Mises Daily

Petroleum Pork

The Clinton/Gore administration’s policy of depleting the Strategic Oil Reserve to ostensibly hold down oil prices has been widely criticized by industry analysts, Alan Greenspan, and even Treasury Secretary Lawrence Summers as being too insignificant to have any sizable effect on oil prices.

“It’s a silly idea,” said Carl Weinberg, chief economist at High Frequency Economics, Ltd. of New York. “The market would just shrug that off,” declared John Lichtblau, oil specialist at the PIRA Energy Group in New York.

But these critics miss the point: The Clinton/Gore administration doesn’t want to push down the overall price of oil, it wants to use the extra supplies to buy votes in politically marginal states before the November election, especially the Northeast. In this regard it is simply following in the footsteps of the king of pork barrel spending and patron saint of Democrats everywhere, Franklin Delano Roosevelt.

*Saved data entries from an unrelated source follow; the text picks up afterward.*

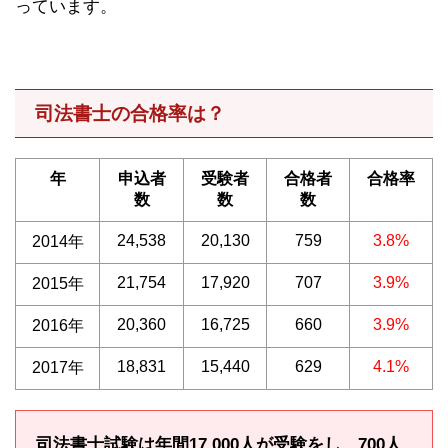
っています。
司法書士の合格率は？
年
申込者
受験者
合格者
合格率
数
数
数
24,538
20,130
759
3.8%
2014年
21,754
17,920
707
3.9%
2015年
20,360
16,725
660
3.9%
2016年
18,831
15,440
629
4.1%
2017年
司法書士試験は年間17,000人が受験をし、700人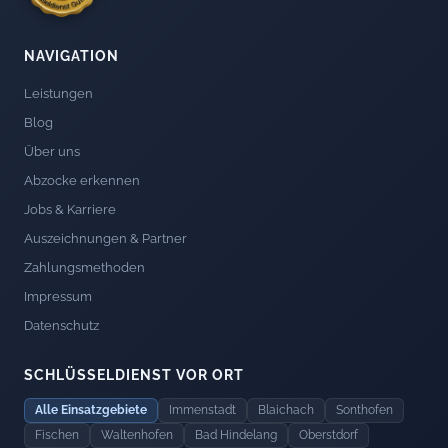
NAVIGATION
Leistungen
Blog
Über uns
Abzocke erkennen
Jobs & Karriere
Auszeichnungen & Partner
Zahlungsmethoden
Impressum
Datenschutz
SCHLÜSSELDIENST VOR ORT
Alle Einsatzgebiete
Immenstadt
Blaichach
Sonthofen
Fischen
Waltenhofen
Bad Hindelang
Oberstdorf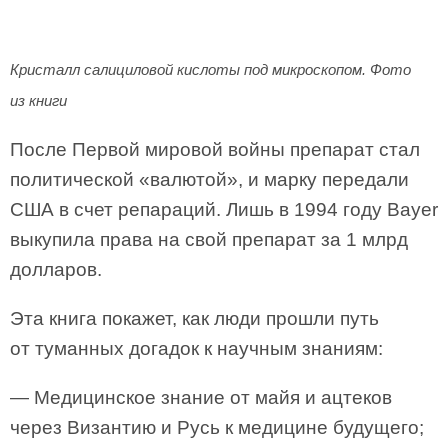
Кристалл салициловой кислоты под микроскопом. Фото
из книги
После Первой мировой войны препарат стал
политической «валютой», и марку передали
США в счет репараций. Лишь в 1994 году Bayer
выкупила права на свой препарат за 1 млрд
долларов.
Эта книга покажет, как люди прошли путь
от туманных догадок к научным знаниям:
— Медицинское знание от майя и ацтеков
через Византию и Русь к медицине будущего;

Historians have spread the myth that FDR “spent the country out of the Depression,” but the overriding objective of New Deal spending was to strategically buy votes to help assure FDR’s reelection. A 1938 “Official Report of the U.S. Senate Committee on Campaign Expenditures” found, for example, that Works Progress Administration (WPA) workers in Kentucky and Pennsylvania were required, as a condition of employment, to vote for the senior senator from Kentucky, an FDR supporter. Republicans in those states were instructed to change their party affiliation if they wanted to keep their jobs, and all WPA employees were told to donate 2 percent of their wages to the Roosevelt campaign in order to remain employed.

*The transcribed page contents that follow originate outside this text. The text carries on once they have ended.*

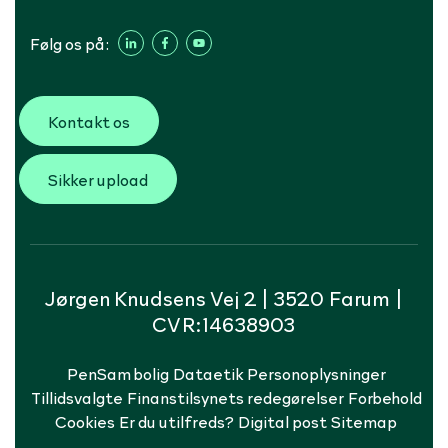
Følg os på:
Kontakt os
Sikker upload
Jørgen Knudsens Vej 2 | 3520 Farum |
CVR:14638903
PenSam bolig
Dataetik
Personoplysninger
Tillidsvalgte
Finanstilsynets redegørelser
Forbehold
Cookies
Er du utilfreds?
Digital post
Sitemap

In Pennsylvania, “employment cards” were issued by the Roosevelt administration that entitled card holders to “two to four weeks of employment around election time,” while in Illinois WPA jobs consisted of “canvassing” for Democratic votes shortly before election time, after which the workers were laid off.

More recently, economists William Shughart and Jim Couch (The Political Economy of the New Deal) noted that even though the South was most adversely affected by the Depression, the lion’s share of New Deal subsidies went to western states, where FDR’s support was weakest. The average resident of a western state received 60 percent more subsidies than did the average southerner.

Stanford University economist Gavin Wright also found that during the New Deal, those states where the percentage of the electoral vote going to the Democratic Party in 1932 and 1936 was lower, New Deal spending was the highest. FDR allocated New Deal spending to where it was most helpful to him, not where the Depression was the severest. “The distribution of the billions of dollars appropriated by Congress to prime the economic pump,’ write Shughart and Couch, “was guided less by considerations of economic need than by the forces of ordinary politics.”

So it should not come as a surprise to anyone that the Clinton/Gore administration has responded to higher oil prices -- caused primarily by its own environmental policies that have blocked domestic oil exploration -- by proposing to buy votes with the Strategic Petroleum Reserve. It gets cold in October in the Northeast, where heating oil prices are expected to be at least 50 percent higher than last winter Anticipating political problems caused by higher heating oil prices, the administration this past July set up a government-run “home heating oil reserve” in the Northeast. Vice President Gore’s current proposal to tap further into the Strategic Petroleum Reserve is just a continuation of this vote-buying strategy.

What’s next for the most cynical and manipulative administration in memory -- renting out the Lincoln bedroom for campaign cash?